**PROMPT:**
Output exactly the lines from the first line of the records below through the line containing "thods for healthcare", both included, leaving out any pictures.

**DATA SUPPLIED:**
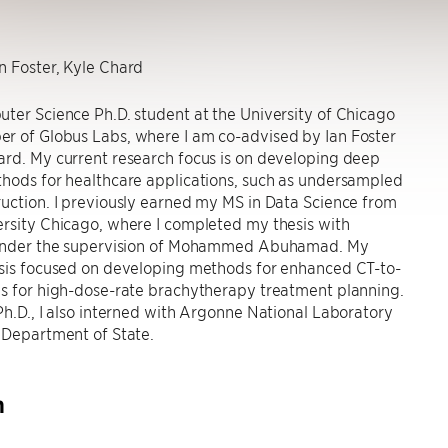
n Foster, Kyle Chard
ter Science Ph.D. student at the University of Chicago
r of Globus Labs, where I am co-advised by Ian Foster
rd. My current research focus is on developing deep
thods for healthcare applications, such as undersampled
uction. I previously earned my MS in Data Science from
rsity Chicago, where I completed my thesis with
 under the supervision of Mohammed Abuhamad. My
esis focused on developing methods for enhanced CT-to-
is for high-dose-rate brachytherapy treatment planning.
Ph.D., I also interned with Argonne National Laboratory
 Department of State.
h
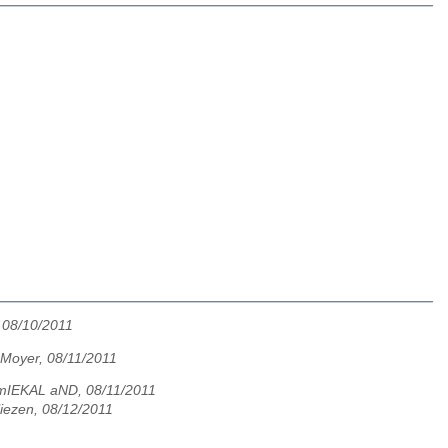
 08/10/2011
 Moyer, 08/11/2011
mIEKAL aND, 08/11/2011
liezen, 08/12/2011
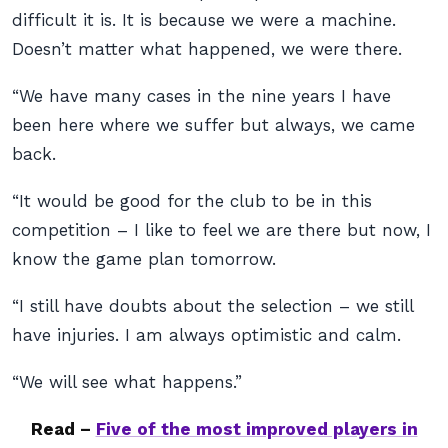
difficult it is. It is because we were a machine.
Doesn’t matter what happened, we were there.
“We have many cases in the nine years I have
been here where we suffer but always, we came
back.
“It would be good for the club to be in this
competition – I like to feel we are there but now, I
know the game plan tomorrow.
“I still have doubts about the selection – we still
have injuries. I am always optimistic and calm.
“We will see what happens.”
Read –
Five of the most improved players in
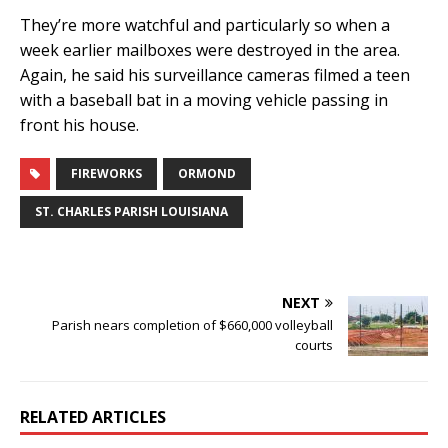
They’re more watchful and particularly so when a
week earlier mailboxes were destroyed in the area.
Again, he said his surveillance cameras filmed a teen
with a baseball bat in a moving vehicle passing in
front his house.
FIREWORKS
ORMOND
ST. CHARLES PARISH LOUISIANA
NEXT
Parish nears completion of $660,000 volleyball
courts
RELATED ARTICLES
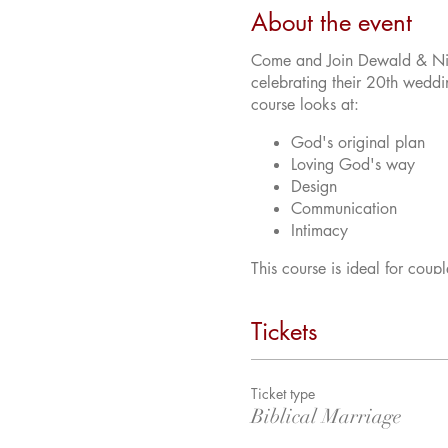
About the event
Come and Join Dewald & Nico
celebrating their 20th weddin
course looks at:
God's original plan
Loving God's way
Design
Communication
Intimacy
This course is ideal for coup
much into your marriage.
Tickets
Ticket type
Biblical Marriage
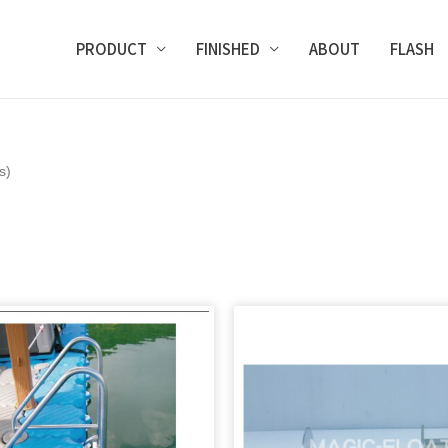
PRODUCT
FINISHED
ABOUT
FLASH
s)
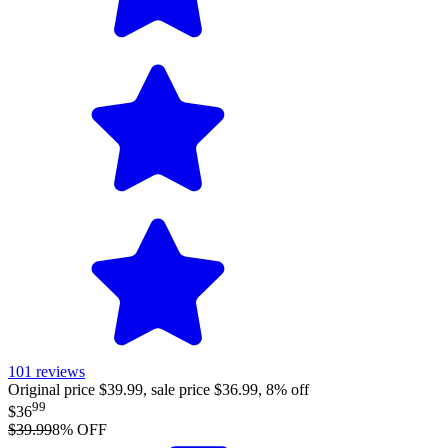
101
reviews
Original price $39.99, sale price $36.99, 8% off
99
$36
$39.99
8
% OFF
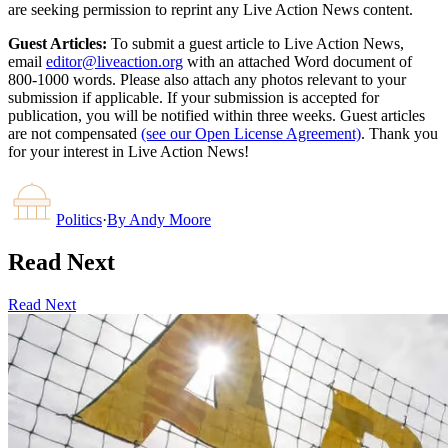
are seeking permission to reprint any Live Action News content.
Guest Articles:
To submit a guest article to Live Action News,
email
editor@liveaction.org
with an attached Word document of
800-1000 words. Please also attach any photos relevant to your
submission if applicable. If your submission is accepted for
publication, you will be notified within three weeks. Guest articles
are not compensated
(see our Open License Agreement)
. Thank you
for your interest in Live Action News!
Politics
·
By
Andy Moore
Read Next
Read Next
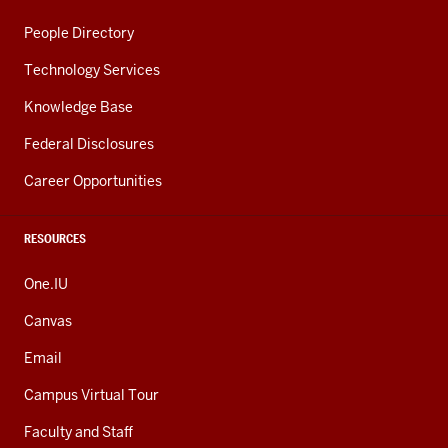
People Directory
Technology Services
Knowledge Base
Federal Disclosures
Career Opportunities
RESOURCES
One.IU
Canvas
Email
Campus Virtual Tour
Faculty and Staff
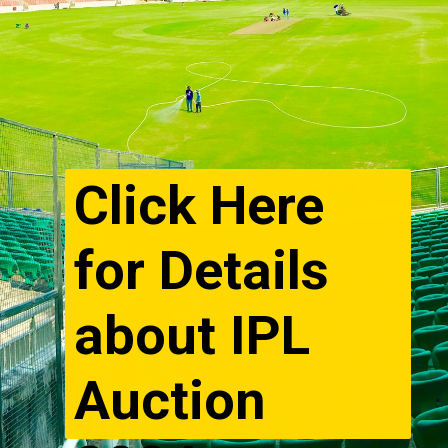
Click Here
for Details
about IPL
Auction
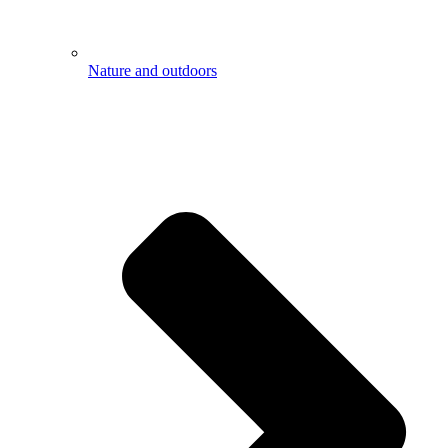
Nature and outdoors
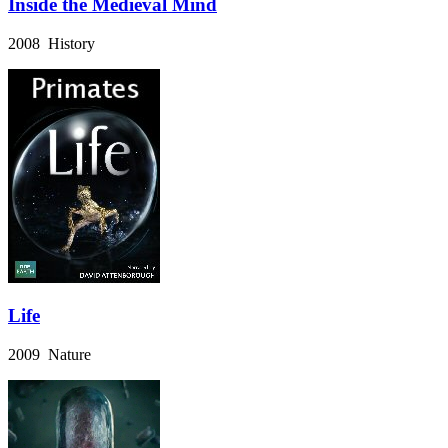
Inside the Medieval Mind
2008 History
Life
2009 Nature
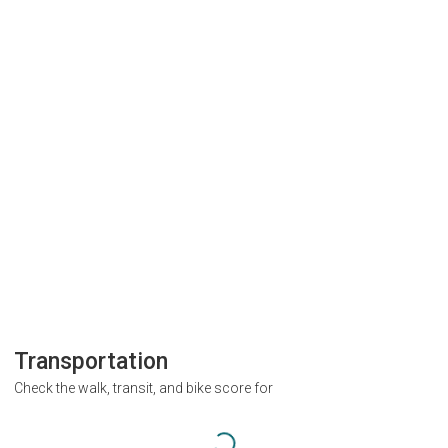
Transportation
Check the walk, transit, and bike score for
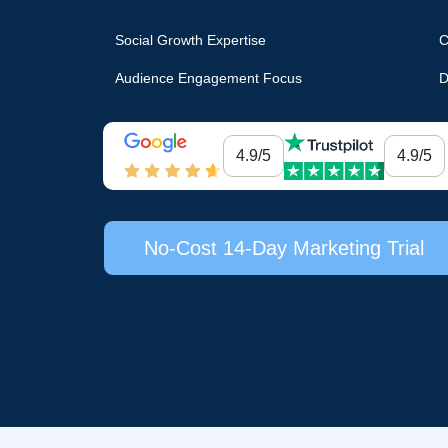
Social Growth Expertise
C
Audience Engagement Focus
D
4.9/5
4.9/5
No-Cost 14-Day Marketing Trial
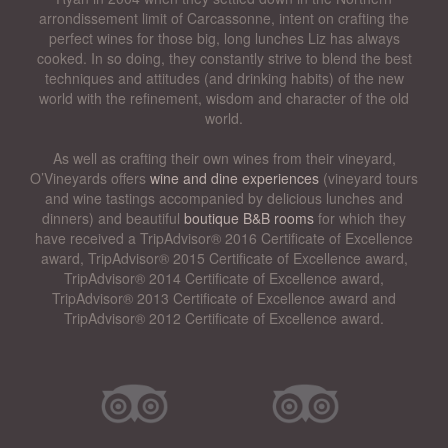
arrondissement limit of Carcassonne, intent on crafting the
perfect wines for those big, long lunches Liz has always
cooked. In so doing, they constantly strive to blend the best
techniques and attitudes (and drinking habits) of the new
world with the refinement, wisdom and character of the old
world.
As well as crafting their own wines from their vineyard,
O’Vineyards offers
wine and dine experiences
(vineyard tours
and wine tastings accompanied by delicious lunches and
dinners) and beautiful
boutique B&B rooms
for which they
have received a TripAdvisor® 2016 Certificate of Excellence
award, TripAdvisor® 2015 Certificate of Excellence award,
TripAdvisor® 2014 Certificate of Excellence award,
TripAdvisor® 2013 Certificate of Excellence award and
TripAdvisor® 2012 Certificate of Excellence award.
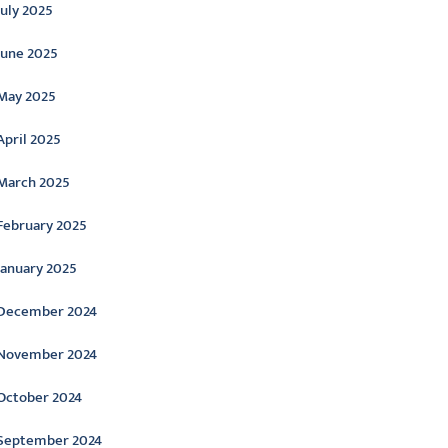
July 2025
June 2025
May 2025
April 2025
March 2025
February 2025
January 2025
December 2024
November 2024
October 2024
September 2024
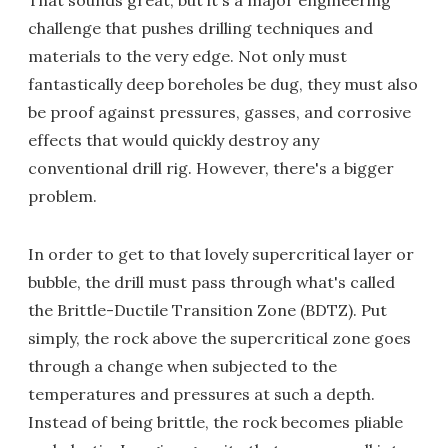
That sounds great, but it's a major engineering
challenge that pushes drilling techniques and
materials to the very edge. Not only must
fantastically deep boreholes be dug, they must also
be proof against pressures, gasses, and corrosive
effects that would quickly destroy any
conventional drill rig. However, there's a bigger
problem.
In order to get to that lovely supercritical layer or
bubble, the drill must pass through what's called
the Brittle-Ductile Transition Zone (BDTZ). Put
simply, the rock above the supercritical zone goes
through a change when subjected to the
temperatures and pressures at such a depth.
Instead of being brittle, the rock becomes pliable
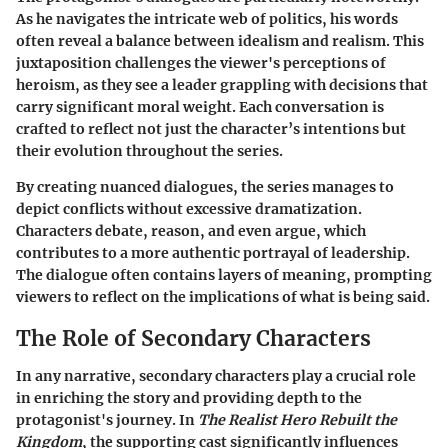
As he navigates the intricate web of politics, his words
often reveal a balance between idealism and realism. This
juxtaposition challenges the viewer's perceptions of
heroism, as they see a leader grappling with decisions that
carry significant moral weight. Each conversation is
crafted to reflect not just the character’s intentions but
their evolution throughout the series.
By creating nuanced dialogues, the series manages to
depict conflicts without excessive dramatization.
Characters debate, reason, and even argue, which
contributes to a more authentic portrayal of leadership.
The dialogue often contains layers of meaning, prompting
viewers to reflect on the implications of what is being said.
The Role of Secondary Characters
In any narrative, secondary characters play a crucial role
in enriching the story and providing depth to the
protagonist's journey. In
The Realist Hero Rebuilt the
Kingdom
, the supporting cast significantly influences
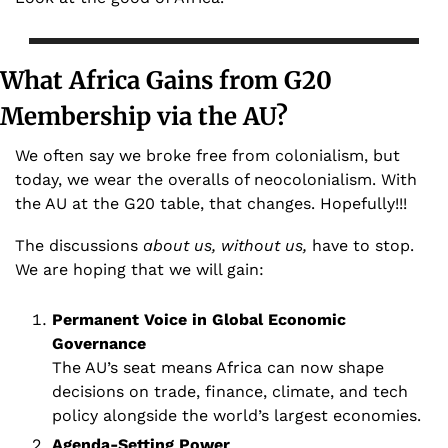
What Africa Gains from G20 
Membership via the AU?
We often say we broke free from colonialism, but 
today, we wear the overalls of neocolonialism. With 
the AU at the G20 table, that changes. Hopefully!!!
The discussions 
about us, without us,
 have to stop. 
We are hoping that we will gain:
Permanent Voice in Global Economic 
Governance 
The AU’s seat means Africa can now shape 
decisions on trade, finance, climate, and tech 
policy alongside the world’s largest economies.
Agenda-Setting Power 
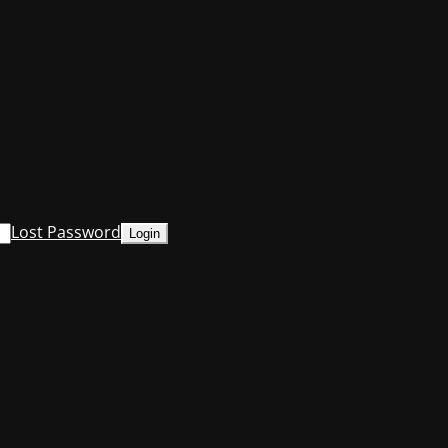
Lost Password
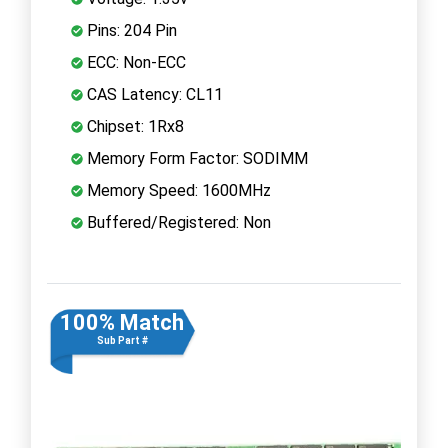
Pins: 204 Pin
ECC: Non-ECC
CAS Latency: CL11
Chipset: 1Rx8
Memory Form Factor: SODIMM
Memory Speed: 1600MHz
Buffered/Registered: Non
100% Match
Sub Part #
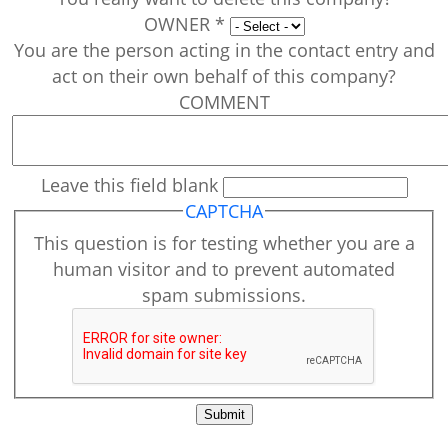
OWNER
*
You are the person acting in the contact entry and
act on their own behalf of this company?
COMMENT
Leave this field blank
CAPTCHA
This question is for testing whether you are a
human visitor and to prevent automated
spam submissions.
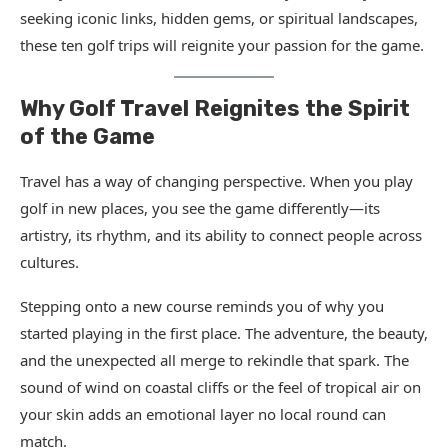
seeking iconic links, hidden gems, or spiritual landscapes,
these ten golf trips will reignite your passion for the game.
Why Golf Travel Reignites the Spirit
of the Game
Travel has a way of changing perspective. When you play
golf in new places, you see the game differently—its
artistry, its rhythm, and its ability to connect people across
cultures.
Stepping onto a new course reminds you of why you
started playing in the first place. The adventure, the beauty,
and the unexpected all merge to rekindle that spark. The
sound of wind on coastal cliffs or the feel of tropical air on
your skin adds an emotional layer no local round can
match.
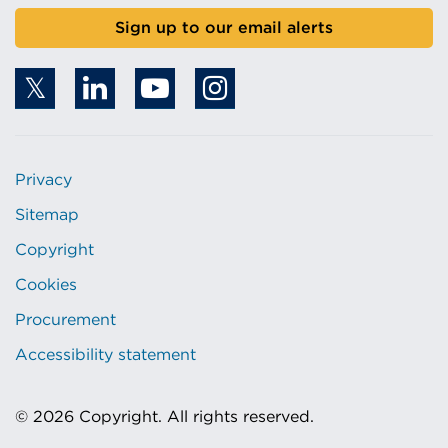
Sign up to our email alerts
Privacy
Sitemap
Copyright
Cookies
Procurement
Accessibility statement
© 2026 Copyright. All rights reserved.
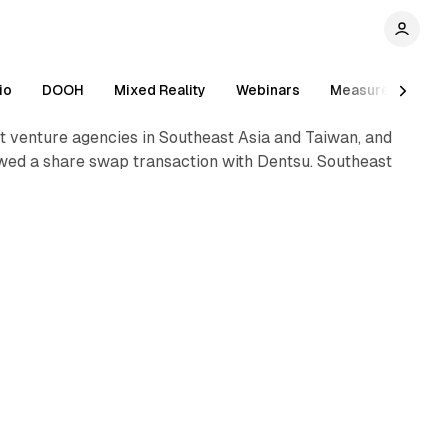
io
DOOH
Mixed Reality
Webinars
Measurement
 venture agencies in Southeast Asia and Taiwan, and
owed a share swap transaction with Dentsu. Southeast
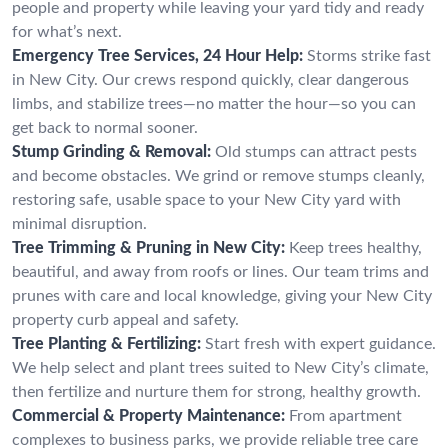
people and property while leaving your yard tidy and ready
for what’s next.
Emergency Tree Services, 24 Hour Help:
Storms strike fast
in New City. Our crews respond quickly, clear dangerous
limbs, and stabilize trees—no matter the hour—so you can
get back to normal sooner.
Stump Grinding & Removal:
Old stumps can attract pests
and become obstacles. We grind or remove stumps cleanly,
restoring safe, usable space to your New City yard with
minimal disruption.
Tree Trimming & Pruning in New City:
Keep trees healthy,
beautiful, and away from roofs or lines. Our team trims and
prunes with care and local knowledge, giving your New City
property curb appeal and safety.
Tree Planting & Fertilizing:
Start fresh with expert guidance.
We help select and plant trees suited to New City’s climate,
then fertilize and nurture them for strong, healthy growth.
Commercial & Property Maintenance:
From apartment
complexes to business parks, we provide reliable tree care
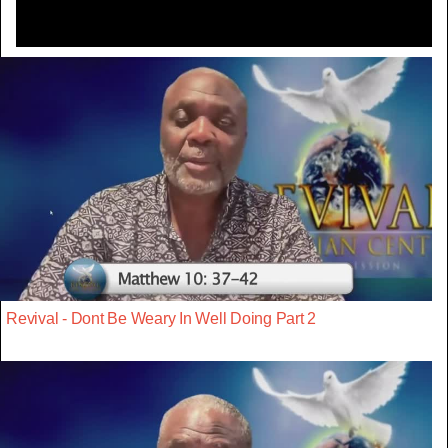
Revival - Dont Be Weary In Well Doing Part 2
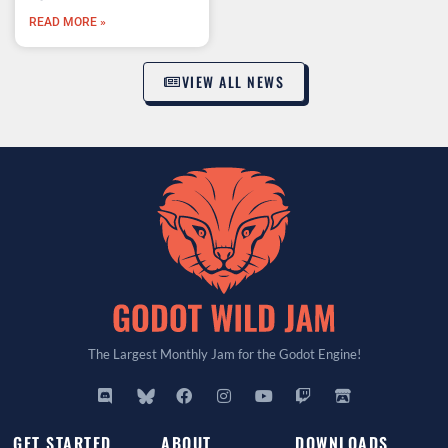
READ MORE »
VIEW ALL NEWS
The Largest Monthly Jam for the Godot Engine!
GET STARTED
ABOUT
DOWNLOADS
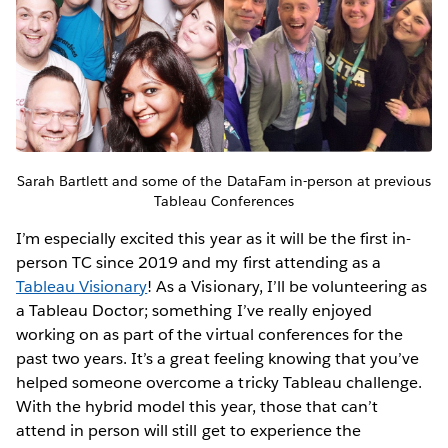
Sarah Bartlett and some of the DataFam in-person at previous
Tableau Conferences
I’m especially excited this year as it will be the first in-
person TC since 2019 and my first attending as a
Tableau Visionary
! As a Visionary, I’ll be volunteering as
a Tableau Doctor; something I’ve really enjoyed
working on as part of the virtual conferences for the
past two years. It’s a great feeling knowing that you’ve
helped someone overcome a tricky Tableau challenge.
With the hybrid model this year, those that can’t
attend in person will still get to experience the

**ANSWER FOR THIS EXERCISE:**
n Foster, Kyle Chard
ter Science Ph.D. student at the University of Chicago
r of Globus Labs, where I am co-advised by Ian Foster
rd. My current research focus is on developing deep
thods for healthcare applications, such as undersampled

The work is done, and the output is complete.